## PROMPT
Using the records that follow, tally the lines containing the word "инклюзии" and state only the count.
=== Section Start ===
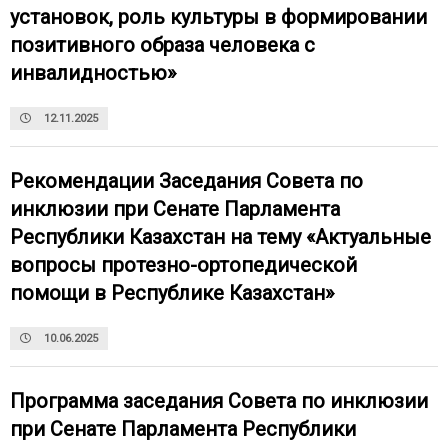
установок, роль культуры в формировании
позитивного образа человека с
инвалидностью»
12.11.2025
Рекомендации Заседания Совета по
инклюзии при Сенате Парламента
Республики Казахстан на тему «Актуальные
вопросы протезно-ортопедической
помощи в Республике Казахстан»
10.06.2025
Программа заседания Совета по инклюзии
при Сенате Парламента Республики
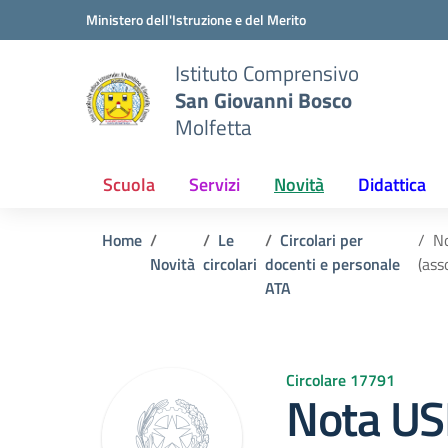
Vai ai contenuti
Vai al menu di navigazione
Vai al footer
Ministero dell'Istruzione e del Merito
Istituto Comprensivo
San Giovanni Bosco
Molfetta
Scuola
Servizi
Novità
Didattica
Home
Le
Circolari per
No
Novità
circolari
docenti e personale
(ass
ATA
Circolare 17791
Nota USR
=== Section End ===
## RESPONSE FOR THIS EXERCISE
2